VB XML Cookbook, Recipe 6: Writing an XSLT Transform in VB (Doug Rothaus)

VB XML Cookbook, Recipe 6: Writing an XSLT Transform in VB (Doug Rothaus)

  • Comments 1

Most XSLT programmers are familiar with this XSLT transform to copy an XML file.

<?xml version="1.0" encoding="utf-8"?>

<xsl:stylesheet version="1.0" xmlns:xsl="http://www.w3.org/1999/XSL/Transform">

    <xsl:output method="xml" indent="yes"/>

 

    <xsl:template match="@* | node()">

        <xsl:copy>

            <xsl:apply-templates select="@* | node()"/>

        </xsl:copy>

    </xsl:template>

</xsl:stylesheet>

This XSLT is commonly used for identity transforms as it allows you to copy an entire XML document and “touch” each XML node and attribute.
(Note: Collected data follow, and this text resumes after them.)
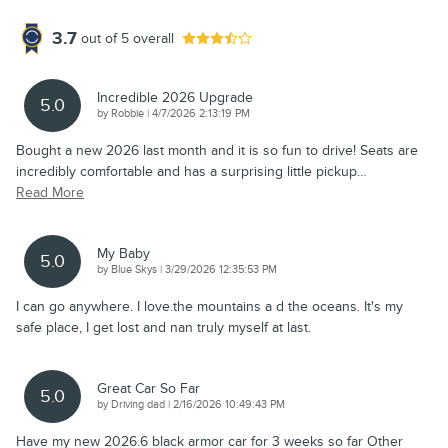
3.7
out of
5
overall
Incredible 2026 Upgrade
5.0
on
by
Robbie
|
4/7/2026 2:13:19 PM
Bought a new 2026 last month and it is so fun to drive! Seats are
incredibly comfortable and has a surprising little pickup
…
Read More
My Baby
5.0
on
by
Blue Skys
|
3/29/2026 12:35:53 PM
I can go anywhere. I love.the mountains a d the oceans. It's my
safe place, I get lost and nan truly myself at last.
Great Car So Far
5.0
on
by
Driving dad
|
2/16/2026 10:49:43 PM
Have my new 2026.6 black armor car for 3 weeks so far Other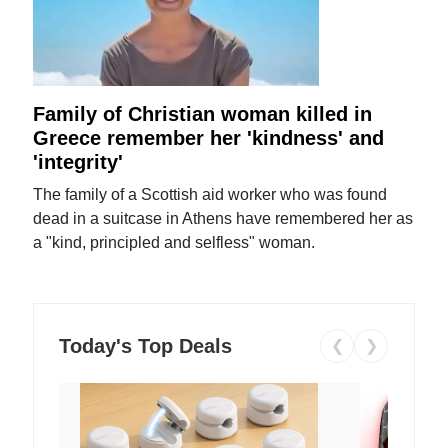
Family of Christian woman killed in
Greece remember her 'kindness' and
'integrity'
The family of a Scottish aid worker who was found
dead in a suitcase in Athens have remembered her as
a "kind, principled and selfless" woman.
Today's Top Deals
❮
❯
If you add a matching template, then you can transform just that attribute or node that has a match in place. Unmatched nodes and attributes are simply copied.
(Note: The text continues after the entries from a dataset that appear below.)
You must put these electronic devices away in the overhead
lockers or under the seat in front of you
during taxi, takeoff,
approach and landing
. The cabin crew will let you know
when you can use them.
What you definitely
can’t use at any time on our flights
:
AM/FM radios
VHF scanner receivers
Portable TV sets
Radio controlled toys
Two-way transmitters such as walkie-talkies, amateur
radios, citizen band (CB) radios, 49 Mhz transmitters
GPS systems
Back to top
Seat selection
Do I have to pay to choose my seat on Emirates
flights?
We can also do this in Visual Basic with XML Literals (including LINQ to XML and XML Axis Properties). Our VB code will allow us to “touch” each node or element by recursively navigating through an XML document based on the following pseudo-code:

Starting with the root element, perform the following whenever you encounter a node

If the node is an element

If the element has attributes, transform or copy each attribute

If the element has child nodes, transform or copy each node

If the node is text, transform or copy the text

If the node is CData, transform or copy the CData

If the node is a comment, transform or copy the comment

If the node is a processing instruction, transform or copy the processing instruction

 

For this cookbook entry, we’ll create an abstract (MustInherit) base class that performs this pseudo-coded recursive navigation of an XML document. We can then create a class that inherits from that base class to perform specific transforms. First, we’ll create the abstract class and the “starting point,” a function called Transform that takes the XML document (XDocument) to be transformed as input and returns the transformed document.

 

Public MustInherit Class VBXmlTransform

 

  Public Overridable Function Transform(ByVal xmlDoc As XDocument) As XDocument

    Return <?xml version="1.0" encoding="utf-8"?>

           <%= ProcessElement(xmlDoc.Root) %>

  End Function

 

End Class

 

Next, we add the logic that is called for each XML node (XNode) encountered. This includes elements, text, CData, and so on. Our code needs to determine the type of XML node and call the related function to transform or copy the node type and return the result, which is either a copied or transformed node. This method is called ProcessNode and is shown here.

 

  Public Overridable Function ProcessNode(ByVal xmlNode As XNode) As XNode

    ' This method ignores DTD (XDocumentType) content.

 

    Dim nodeType = xmlNode.GetType()

 

    ' Because XCData inherits from XText, check for the XCData type before checking

    ' for XText.

    If nodeType Is GetType(XCData) Then Return ProcessCData(xmlNode)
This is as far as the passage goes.